Even Dénes can’t crack through the numbness when I see him at the site. He tries, makes some joke about me looking likea zombie from some movie he watched, but the laughter won’t come. I nod, grunt responses, pretend I’m listening. I’m not. I’m wallowing in grief. In guilt. In emotions that feel like too much fucking self-pity.
The blueprints spread across my desk might as well be written in ancient Greek. Numbers blur together. Measurements mean nothing. I’m staring at them when my phone buzzes. Radimir’s name flashes on the screen.
“Da?”
“Are you sitting?” His voice is strange. Tight. Different from his usual rapid-fire delivery.
I frown. “Why?”
“Just sit the fuck down, Osip.”
Something cold sinks in my gut. Radimir doesn’t sound like this unless the world is about to end. I lower myself into my chair, gripping the phone tighter. The leather creaks under my weight.
“Alright. Now talk. Why did you want me to sit?”
“Because what I’m about to tell you is…” He stops. Starts again. “It will be hard to accept. Ready?”
My jaw clenches. “Just spit it the fuck out,mudak!What is it?”
There’s a pause. I can hear him typing in the background, the rapid-fire clicking of keys that usually accompanies his deep dives into the dark corners of the internet.
“Story time,bratok.I recently came across a social media post from a nurse in Boston. She was reminiscing about the most dramatic night of her career— a pregnant murder victim whose baby survived. She didn’t disclose names, but the date…” Another pause. “Osip, the post went online just a few days after Galina died.”
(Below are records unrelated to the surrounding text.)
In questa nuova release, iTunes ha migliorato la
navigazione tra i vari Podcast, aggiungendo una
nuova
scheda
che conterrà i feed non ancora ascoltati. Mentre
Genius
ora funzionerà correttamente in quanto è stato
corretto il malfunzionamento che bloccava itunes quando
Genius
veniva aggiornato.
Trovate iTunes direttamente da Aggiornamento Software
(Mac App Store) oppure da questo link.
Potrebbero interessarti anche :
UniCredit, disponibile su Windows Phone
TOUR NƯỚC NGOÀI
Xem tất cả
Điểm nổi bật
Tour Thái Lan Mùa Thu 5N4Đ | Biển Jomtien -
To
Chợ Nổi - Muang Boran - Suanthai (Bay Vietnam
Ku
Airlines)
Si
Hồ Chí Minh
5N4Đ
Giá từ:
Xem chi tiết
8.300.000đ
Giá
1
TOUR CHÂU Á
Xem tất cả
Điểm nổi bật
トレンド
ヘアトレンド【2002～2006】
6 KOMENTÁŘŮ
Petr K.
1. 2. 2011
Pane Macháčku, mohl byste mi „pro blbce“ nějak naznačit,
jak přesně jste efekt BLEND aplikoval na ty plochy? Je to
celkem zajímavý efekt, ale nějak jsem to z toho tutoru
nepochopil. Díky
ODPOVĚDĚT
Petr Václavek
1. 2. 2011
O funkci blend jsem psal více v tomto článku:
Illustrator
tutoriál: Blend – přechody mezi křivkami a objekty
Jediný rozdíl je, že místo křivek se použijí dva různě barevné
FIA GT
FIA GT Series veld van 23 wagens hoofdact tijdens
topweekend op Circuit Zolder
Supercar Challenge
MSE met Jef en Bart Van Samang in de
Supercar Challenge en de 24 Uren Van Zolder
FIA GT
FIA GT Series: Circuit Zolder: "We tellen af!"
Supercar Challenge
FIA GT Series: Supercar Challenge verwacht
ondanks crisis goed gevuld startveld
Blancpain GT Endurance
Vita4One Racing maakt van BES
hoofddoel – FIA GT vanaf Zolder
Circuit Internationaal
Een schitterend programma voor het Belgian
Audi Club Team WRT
My throat goes dry. The room spins in front of me.
“Go on.”
“I traced the nurse. Called her pretending to be from a medical journal, interested in extraordinary cases. She was secretive at first, removed the post, but given the extremity of the content, it had already gone viral. She couldn’t fully erase the digital footprint. Eventually, some cash got her talking.”
I can feel the blood draining from my face, leaving my flesh cold and clammy.
“She told me how they managed to save the baby through emergency C-section. There’d been some mix-up with paperwork and they never traced any relatives, so the baby was sent to Beacon Hill Orphanage in Boston. They have the necessary equipment and volunteers to take care of premature infants.”
The memory comes rushing back in an instant.
The tiny feet. The movement I’d seen through Galina’s dead stomach. The sign that my child was still alive, still fighting. The paramedics told me there was no way the baby survived. They lied. Or they were wrong. Or—
“Are you suggesting…?” The words stick in my throat.